Взяв меня под руку, он тяжело и медленно стал двигаться к дивану, стоявшему рядом с креслом, что я облюбовал. Не успели мы сесть, как в комнату вошёл Генри и, поклонившись всем общим поклоном, отошёл в самый дальний угол.
"Сколько причин для аханья было бы у меня, – подумал я, – если бы всё это происходило до моей болезни".
Генри – и раньше худощавый – стал совсем худ, будто долго постился. Но он не только осунулся, он изменился, точно в чём-то разочаровался, и помрачнел. Очевидно, его душевный бунт не унимался, а нарастал.
Анна села за рояль, и я и вправду изумился перемене в ней. За этим же роялем я видел её юной, остановившейся на семнадцатой весне. А сейчас я ясно читал в ней все её двадцать пять лет. Не то чтобы её лицо прорезали морщины, но вместо безмятежно доброго, спокойно ласкового облика той Анны, к которому я уже привык, я видел страдающие глаза, горько и плотно сжатые, подёргивающиеся губы, а время от времени точно какие-то молнии вылетали из её глаз, – иначе я сказать не умею.

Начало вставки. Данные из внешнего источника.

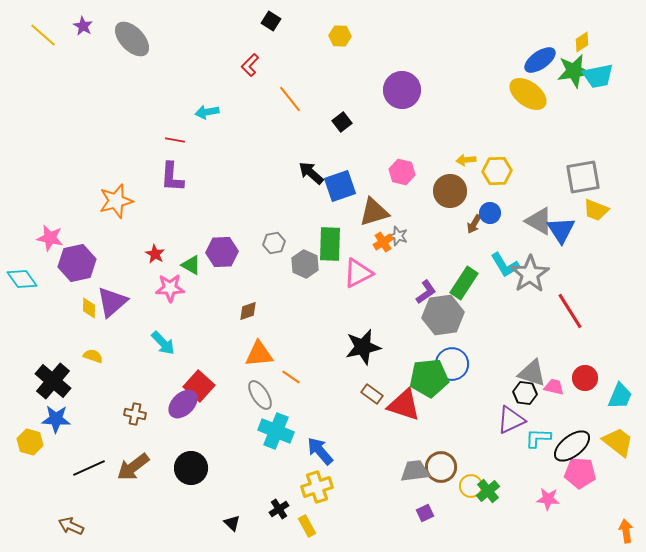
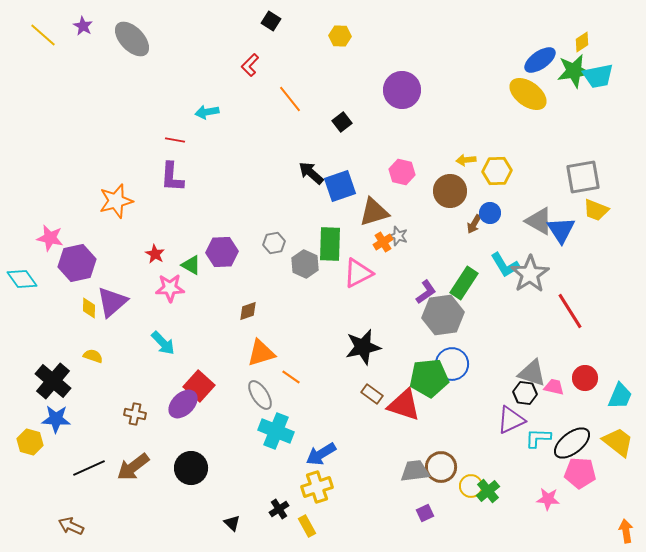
orange triangle at (259, 354): moved 2 px right, 1 px up; rotated 12 degrees counterclockwise
black ellipse at (572, 446): moved 3 px up
blue arrow at (320, 451): moved 1 px right, 3 px down; rotated 80 degrees counterclockwise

Отец её совсем не напоминал того весёлого и бодрого человека, который месяц тому назад приходил к нам пить чай и устраивать судьбу Жанны.
– Мы перенесём вас в начало XVII века и начнём с Маттесона. Это монах. Потом будут Бах и Гендель, – сказал Ананда.
Внезапно, с первыми же звуками, я увидел за роялем прежнюю Анну, ещё более прелестную, ещё более вдохновенную, но не спокойную, как прежде, а бурную, страстную, готовую взорваться каждую минуту.
Как и в прошлый раз, пели не струны под смычком Ананды, лился живой человеческий голос, сметавший все преграды между сердцем и окружающей жизнью. Голос его виолончели входил мне в душу, не бередя ран, а вливая силы и мир.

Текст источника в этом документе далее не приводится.